Problem to solve:
For each line of the data below that includes the string "shopping", count one, and answer with the sum only.

══ Data ══

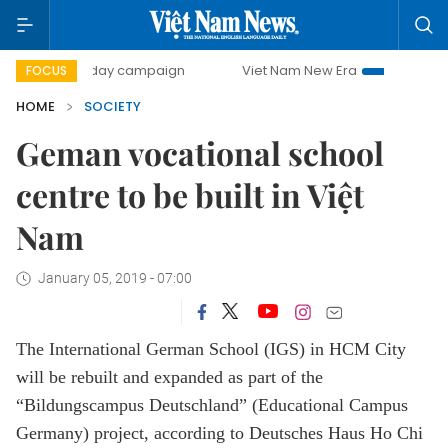
500-day campaign
Viet Nam New Era
Bringing Resolutio
FOCUS
HOME
SOCIETY
Geman vocational school
centre to be built in Việt
Nam
January 05, 2019 - 07:00
The International German School (IGS) in HCM City
will be rebuilt and expanded as part of the
“Bildungscampus Deutschland” (Educational Campus
Germany) project, according to Deutsches Haus Ho Chi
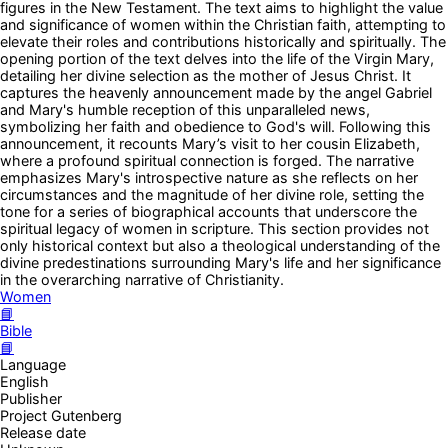
figures in the New Testament. The text aims to highlight the value
and significance of women within the Christian faith, attempting to
elevate their roles and contributions historically and spiritually. The
opening portion of the text delves into the life of the Virgin Mary,
detailing her divine selection as the mother of Jesus Christ. It
captures the heavenly announcement made by the angel Gabriel
and Mary's humble reception of this unparalleled news,
symbolizing her faith and obedience to God's will. Following this
announcement, it recounts Mary’s visit to her cousin Elizabeth,
where a profound spiritual connection is forged. The narrative
emphasizes Mary's introspective nature as she reflects on her
circumstances and the magnitude of her divine role, setting the
tone for a series of biographical accounts that underscore the
spiritual legacy of women in scripture. This section provides not
only historical context but also a theological understanding of the
divine predestinations surrounding Mary's life and her significance
in the overarching narrative of Christianity.
Women
📘
Bible
📘
Language
English
Publisher
Project Gutenberg
Release date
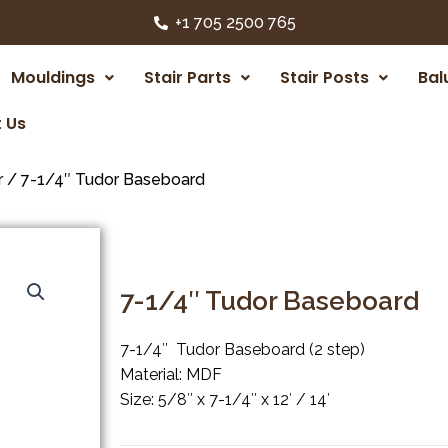
+1 705 2500 765
Mouldings
Stair Parts
Stair Posts
Bal
 Us
r
/ 7-1/4″ Tudor Baseboard
7-1/4″ Tudor Baseboard
7-1/4″ Tudor Baseboard (2 step)
Material: MDF
Size: 5/8″ x 7-1/4″ x 12′ / 14′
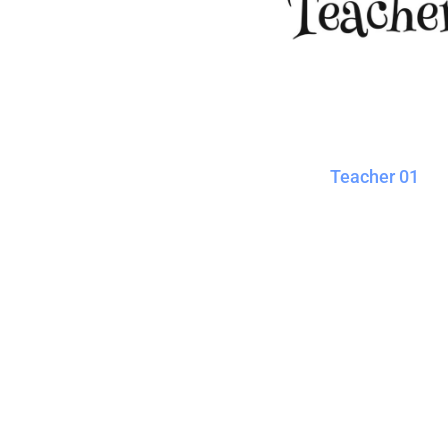
Blankets
Name Badges
Cups And
Koozies
Teacher 01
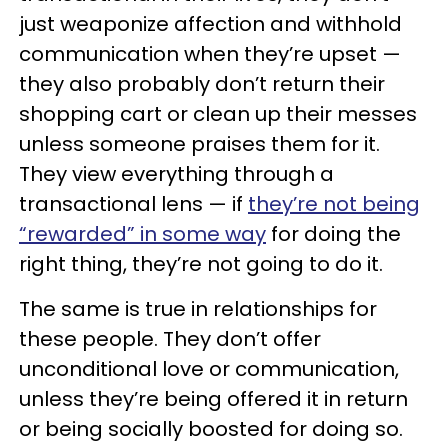
just weaponize affection and withhold
communication when they’re upset —
they also probably don’t return their
shopping cart or clean up their messes
unless someone praises them for it.
They view everything through a
transactional lens — if
they’re not being
“rewarded” in some way
for doing the
right thing, they’re not going to do it.
The same is true in relationships for
these people. They don’t offer
unconditional love or communication,
unless they’re being offered it in return
or being socially boosted for doing so.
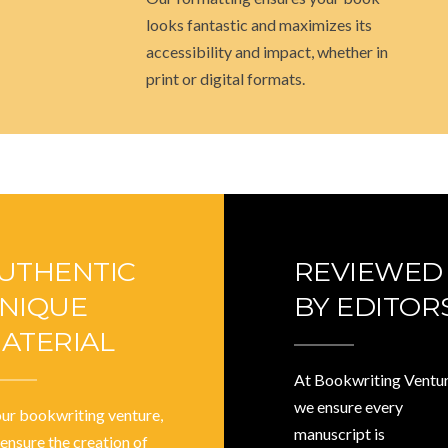
looks fantastic and maximizes its
accessibility and impact, whether in
print or digital formats.
UTHENTIC
REVIEWED
NIQUE
BY EDITOR
ATERIAL
At Bookwriting Ventur
we ensure every
our bookwriting venture,
manuscript is
ensure the creation of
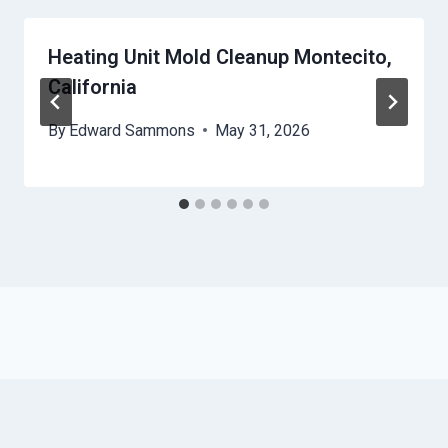
Heating Unit Mold Cleanup Montecito,
California
By
Edward Sammons
May 31, 2026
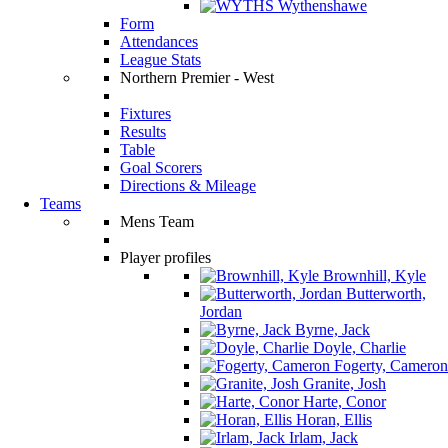
Wythenshawe
Form
Attendances
League Stats
Northern Premier - West
Fixtures
Results
Table
Goal Scorers
Directions & Mileage
Teams
Mens Team
Player profiles
Brownhill, Kyle
Butterworth,
Jordan
Byrne, Jack
Doyle, Charlie
Fogerty, Cameron
Granite, Josh
Harte, Conor
Horan, Ellis
Irlam, Jack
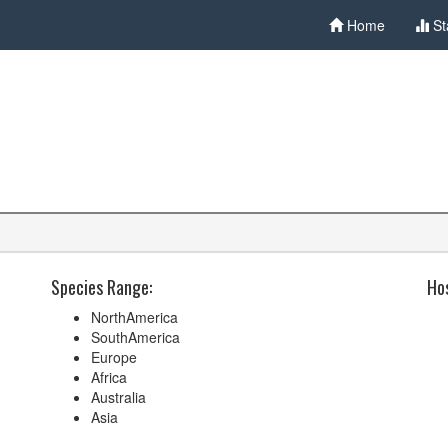
Home
St
Species Range:
Hos
NorthAmerica
SouthAmerica
Europe
Africa
Australia
Asia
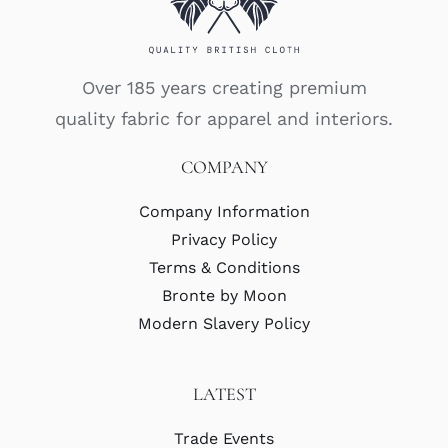
Over 185 years creating premium
quality fabric for apparel and interiors.
COMPANY
Company Information
Privacy Policy
Terms & Conditions
Bronte by Moon
Modern Slavery Policy
LATEST
Trade Events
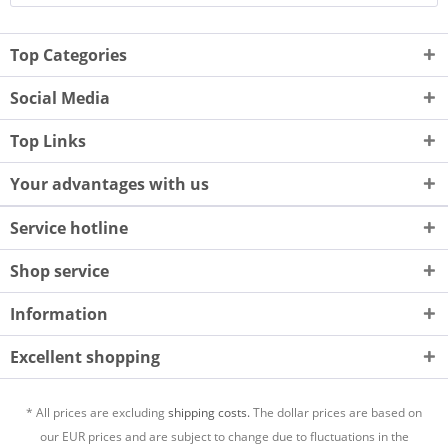
Top Categories
Social Media
Top Links
Your advantages with us
Service hotline
Shop service
Information
Excellent shopping
* All prices are excluding
shipping costs.
The dollar prices are based on
our EUR prices and are subject to change due to fluctuations in the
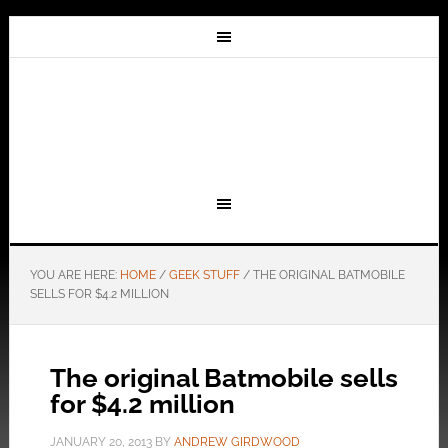
YOU ARE HERE:
HOME
/
GEEK STUFF
/
THE ORIGINAL BATMOBILE
SELLS FOR $4.2 MILLION
The original Batmobile sells
for $4.2 million
JANUARY 20, 2013
BY
ANDREW GIRDWOOD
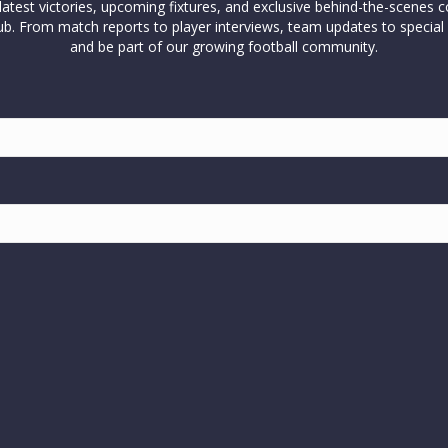
test victories, upcoming fixtures, and exclusive behind-the-scenes c
l club. From match reports to player interviews, team updates to spe
and be part of our growing football community.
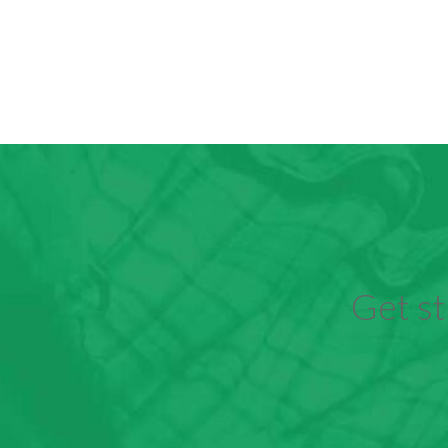
Get st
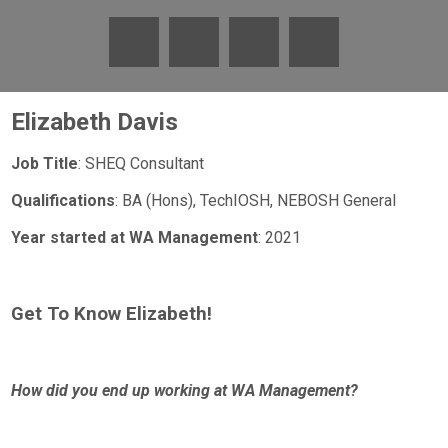
Elizabeth Davis
Job Title
: SHEQ Consultant
Qualifications
: BA (Hons), TechIOSH, NEBOSH General
Year started at WA Management
: 2021
Get To Know Elizabeth!
How did you end up working at WA Management?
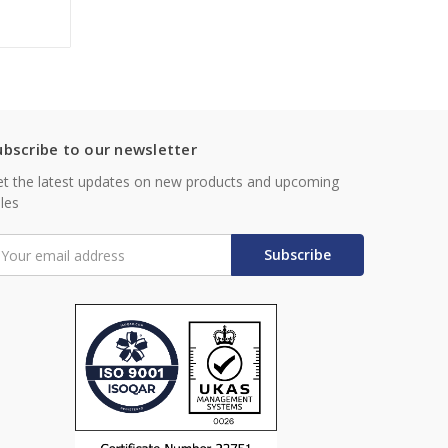
ubscribe to our newsletter
t the latest updates on new products and upcoming
les
mail
ddress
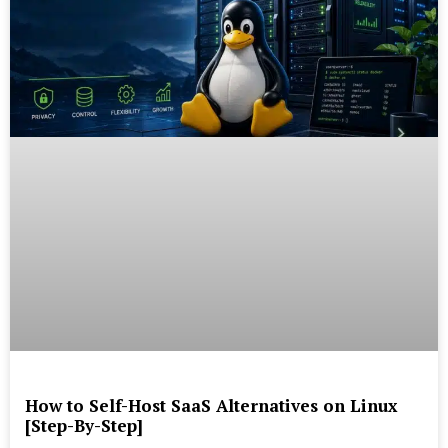
How to Self-Host SaaS Alternatives on Linux
[Step-By-Step]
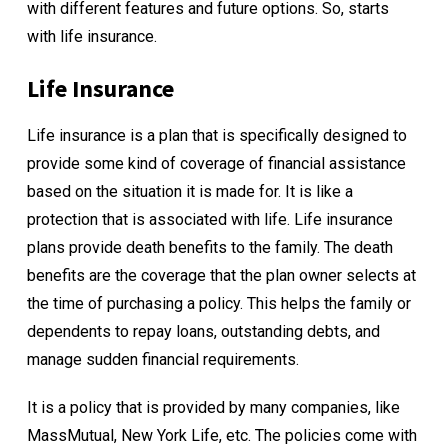
with different features and future options. So, starts
with life insurance.
Life Insurance
Life insurance is a plan that is specifically designed to
provide some kind of coverage of financial assistance
based on the situation it is made for. It is like a
protection that is associated with life. Life insurance
plans provide death benefits to the family. The death
benefits are the coverage that the plan owner selects at
the time of purchasing a policy. This helps the family or
dependents to repay loans, outstanding debts, and
manage sudden financial requirements.
It is a policy that is provided by many companies, like
MassMutual, New York Life, etc. The policies come with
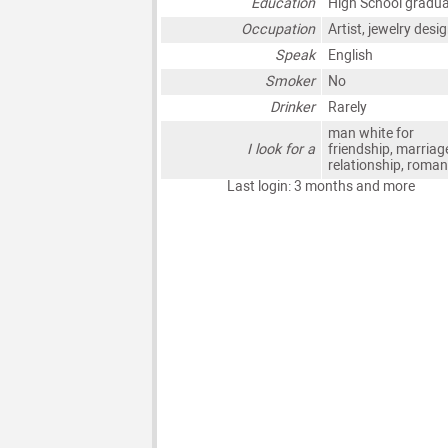
Education
High School gradu
Occupation
Artist, jewelry desi
Speak
English
Smoker
No
Drinker
Rarely
man white for
I look for a
friendship, marriag
relationship, roma
Last login: 3 months and more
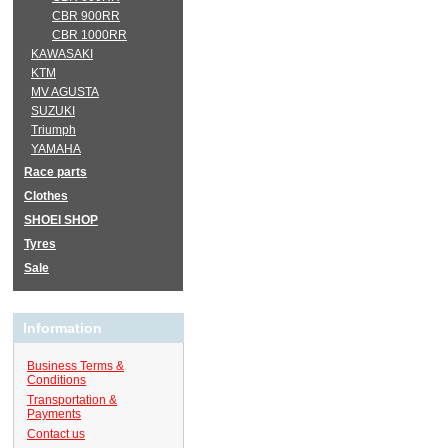
CBR 900RR
CBR 1000RR
KAWASAKI
KTM
MV AGUSTA
SUZUKI
Triumph
YAMAHA
Race parts
Clothes
SHOEI SHOP
Tyres
Sale
Information
Business Terms &
Conditions
Transportation &
Payments
Contact us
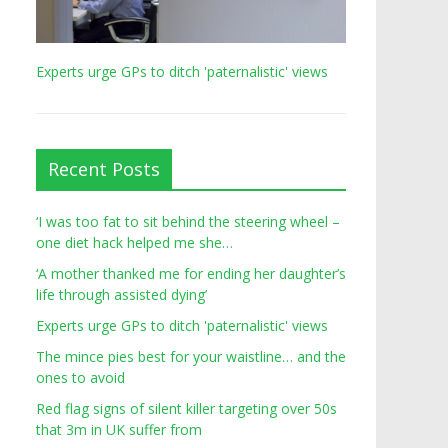
Experts urge GPs to ditch 'paternalistic' views
Recent Posts
‘I was too fat to sit behind the steering wheel –
one diet hack helped me she…
‘A mother thanked me for ending her daughter’s
life through assisted dying’
Experts urge GPs to ditch 'paternalistic' views
The mince pies best for your waistline… and the
ones to avoid
Red flag signs of silent killer targeting over 50s
that 3m in UK suffer from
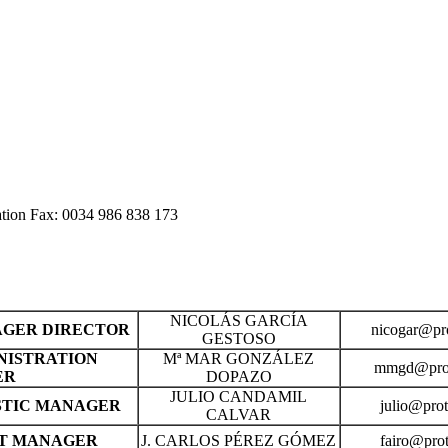
ation Fax: 0034 986 838 173
NICOLÁS GARCÍA
GER DIRECTOR
nicogar@pro
GESTOSO
NISTRATION
Mª MAR GONZÁLEZ
mmgd@prot
ER
DOPAZO
JULIO CANDAMIL
STIC MANAGER
julio@prot
CALVAR
T MANAGER
J. CARLOS PÉREZ GÓMEZ
fairo@prot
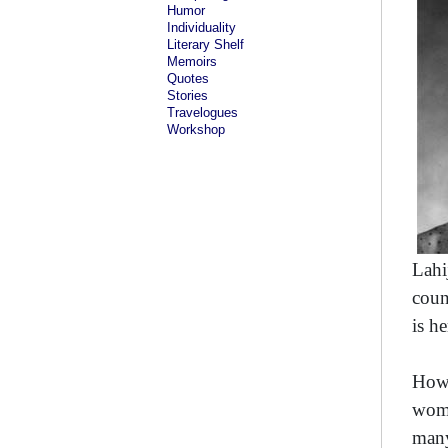
Humor
Individuality
Literary Shelf
Memoirs
Quotes
Stories
Travelogues
Workshop
Lahi
coun
is h
Howe
wome
many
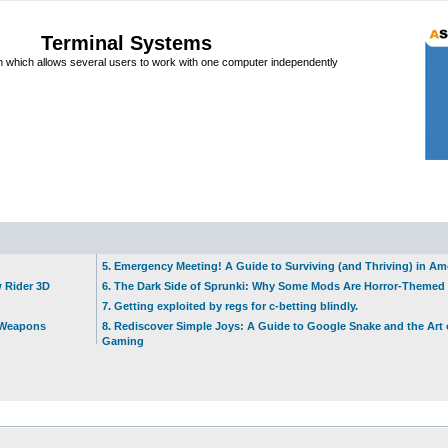
Terminal Systems
which allows several users to work with one computer independently
5. Emergency Meeting! A Guide to Surviving (and Thriving) in A
w Rider 3D
6. The Dark Side of Sprunki: Why Some Mods Are Horror-Themed
7. Getting exploited by regs for c-betting blindly.
t Weapons
8. Rediscover Simple Joys: A Guide to Google Snake and the Art 
Gaming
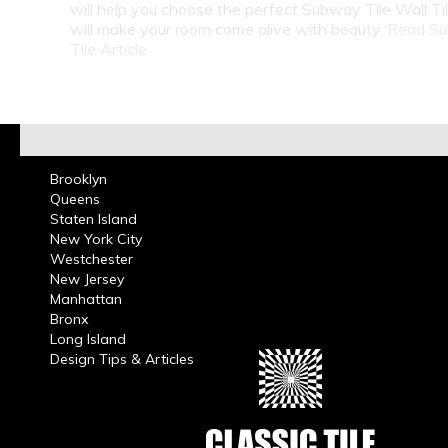
will help you choose the perfect Subway Tile Wall Ti
will make your room come alive with beauty.
Read S
Tile Article
Brooklyn
Queens
Staten Island
New York City
Westchester
New Jersey
Manhattan
Bronx
Long Island
Design Tips & Articles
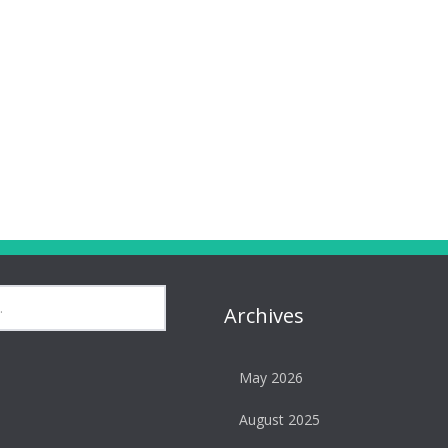
Archives
May 2026
August 2025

═══

Task answer:
2